Sip it slowly so it doesn’t scald my mouth, ignoring Molly’s question.

“Didn’t look like no one.” She’s scratching Chewy’s floppy little ears while at the same time stretching her free arm out to snatch his leash down off the hook by the laundry room door. “Looked like you had your tongue down No One’s throat.”

Whatever liquid I had in my mouth goes down the wrong pipe and a coughing fit begins.

What the hell did she just say?

“Tongue down whose throat?” I continue feigning ignorance, dread filling my gut along with the scalding hot coffee, Mom’s frantic words and warnings assailing me at once.

Shit.

Fuck.

Hump the girl in broad daylight…check the internet…SportsCenter…

“You’re not very good at lying, Mr. Wallace.” Molly latches Chewy’s lead to his collar then makes a show of swiping the screen of her phone. Holds it out so I can see. “Your tongue. Her throat.”

Holy.

Christ.

The photo shoved in my face shows Chandler on top of me in front of her townhouse in the rain and we’re kissing, rain illuminated by the streetlights, glistening like glitter.

We look like a romance novel cover.

The kind of book Darla would choose.

This was the picture Mom was trying to tell me about. I ignored her warnings, not having been in the mood to check the news or my phone or the internet for a story I knew would appear in some way, shape, or form.

But this?

The last thing I was expecting to see, especially from the adolescent dog walker.

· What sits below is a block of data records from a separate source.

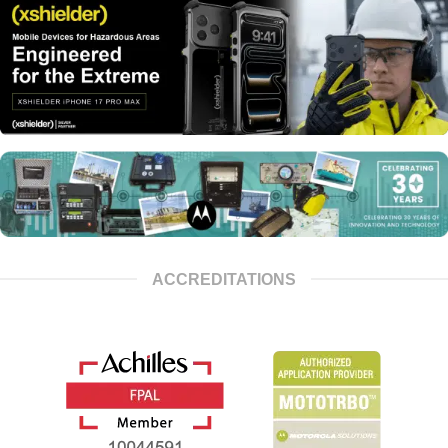
ACCREDITATIONS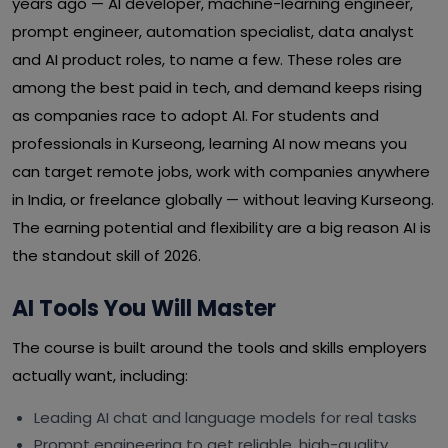
years ago — AI developer, machine-learning engineer,
prompt engineer, automation specialist, data analyst
and AI product roles, to name a few. These roles are
among the best paid in tech, and demand keeps rising
as companies race to adopt AI. For students and
professionals in Kurseong, learning AI now means you
can target remote jobs, work with companies anywhere
in India, or freelance globally — without leaving Kurseong.
The earning potential and flexibility are a big reason AI is
the standout skill of 2026.
AI Tools You Will Master
The course is built around the tools and skills employers
actually want, including:
Leading AI chat and language models for real tasks
Prompt engineering to get reliable, high-quality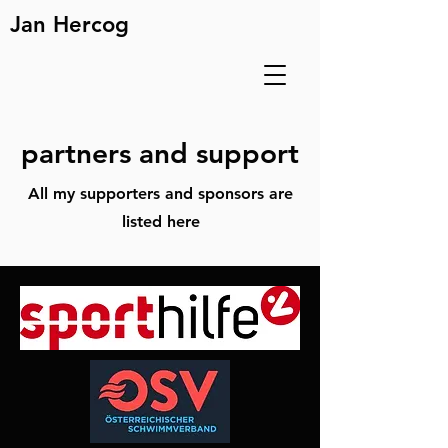
Jan Hercog
partners and support
All my supporters and sponsors are
listed here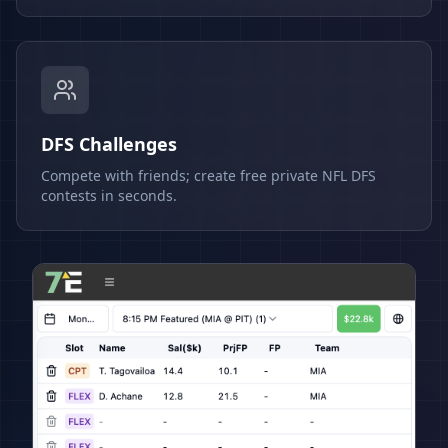
DFS Challenges
Compete with friends; create free private NFL DFS
contests in seconds.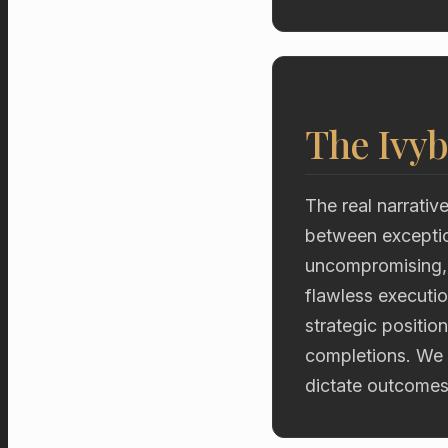
The Ivyb
The real narrative
between exceptio
uncompromising, d
flawless executio
strategic positio
completions. We 
dictate outcomes 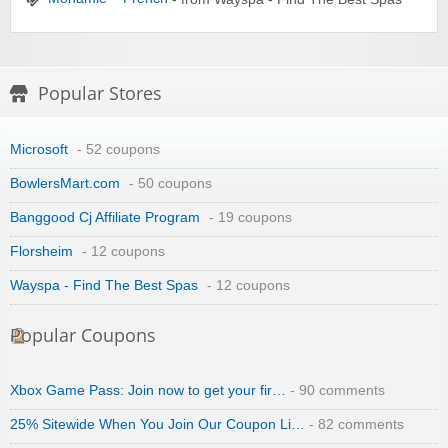
Popular Stores
Microsoft
- 52 coupons
BowlersMart.com
- 50 coupons
Banggood Cj Affiliate Program
- 19 coupons
Florsheim
- 12 coupons
Wayspa - Find The Best Spas
- 12 coupons
Popular Coupons
Xbox Game Pass: Join now to get your fir…
- 90 comments
25% Sitewide When You Join Our Coupon Li…
- 82 comments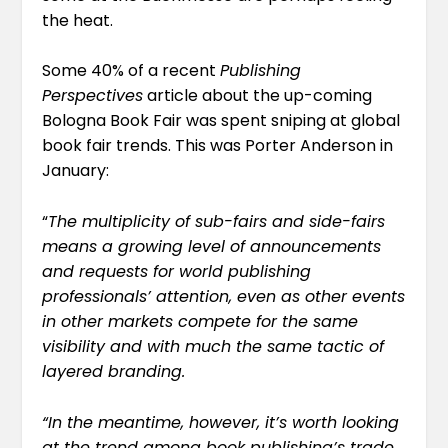
the heat.
Some 40% of a recent
Publishing
Perspectives
article about the up-coming
Bologna Book Fair was spent sniping at global
book fair trends. This was Porter Anderson
in
January
:
“
The multiplicity of sub-fairs and side-fairs
means a growing level of announcements
and requests for world publishing
professionals’ attention, even as other events
in other markets compete for the same
visibility and with much the same tactic of
layered branding.
“In the meantime, however, it’s worth looking
at the trend among book publishing’s trade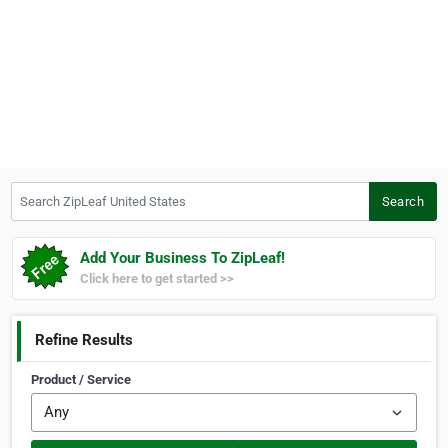
Search ZipLeaf United States
Search
Add Your Business To ZipLeaf!
Click here to get started >>
Refine Results
Product / Service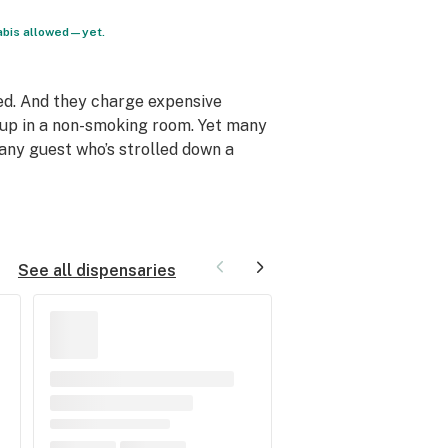
nabis allowed—yet.
ed. And they charge expensive
s up in a non-smoking room. Yet many
any guest who’s strolled down a
See all dispensaries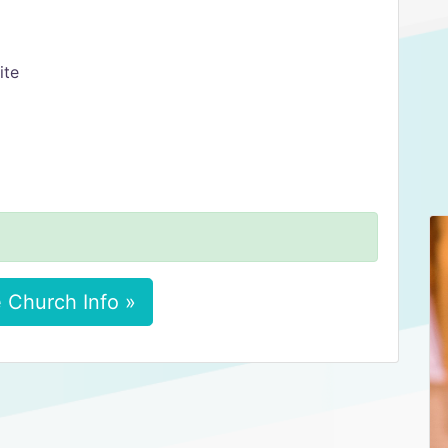
ite
 Church Info »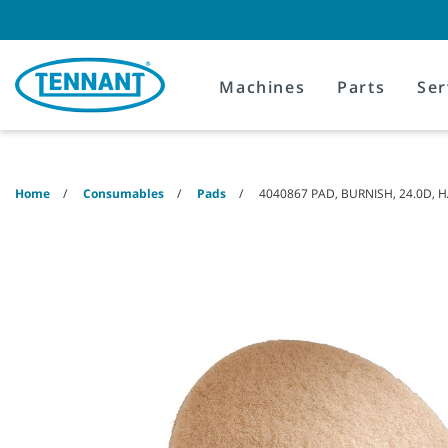
Skip
Skip
to
to
content
navigation
menu
Machines
Parts
Ser
Home
Consumables
Pads
4040867 PAD, BURNISH, 24.0D,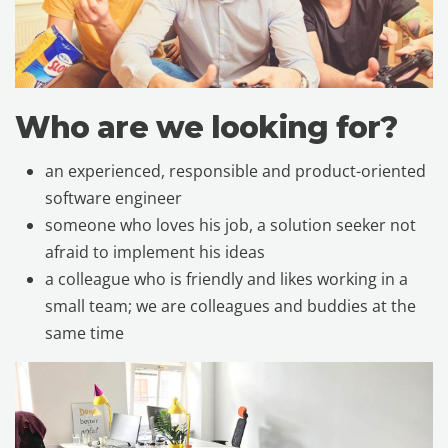
Who are we looking for?
an experienced, responsible and product-oriented
software engineer
someone who loves his job, a solution seeker not
afraid to implement his ideas
a colleague who is friendly and likes working in a
small team; we are colleagues and buddies at the
same time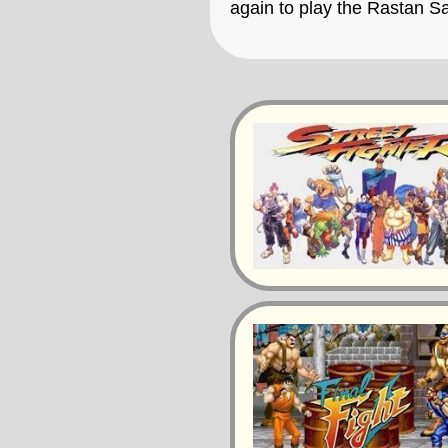
again to play the Rastan 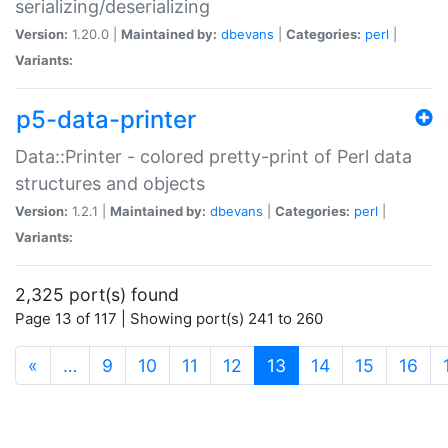
serializing/deserializing
Version:
1.20.0 |
Maintained by:
dbevans
|
Categories:
perl
|
Variants:
p5-data-printer
Data::Printer - colored pretty-print of Perl data
structures and objects
Version:
1.2.1 |
Maintained by:
dbevans
|
Categories:
perl
|
Variants:
2,325 port(s) found
Page 13 of 117 | Showing port(s) 241 to 260
(current)
«
…
9
10
11
12
13
14
15
16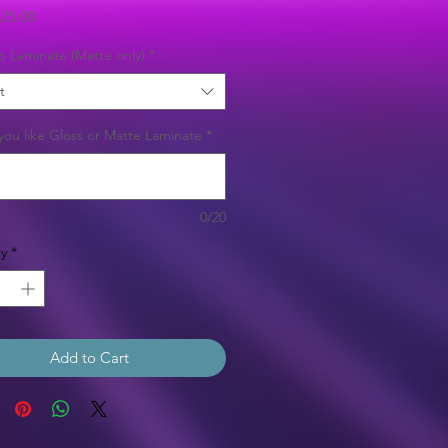
Sale
25.00
Price
b Laminate (Matte only)
*
t
ou like Gloss or Matte Laminate
*
0/20
y
*
Add to Cart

“Is this your girlfriend?” Molly wants to know, staring me down as only a teenage girl can do, all judgmental like, while winding and unwinding the slack from Chewy’s lead around her hand.

Why hasn’t she left yet?

“No.”

“She’s pretty.”

How the hell can you tell? My tongue is down her throat and you can’t see her face, I want to ask but remember myself in time, remember who my audience is.

I grunt.

“Why are you on the ground with her if she’s not your girlfriend?”

Molly has settled at the end of the counter, hip resting against the cold, marble top, in no rush to get Chewy out the door.

“She’s giving me CPR. I passed out.”

Molly rolls her eyes. “Why won’t you just tell me what you’re doing with her on the ground?”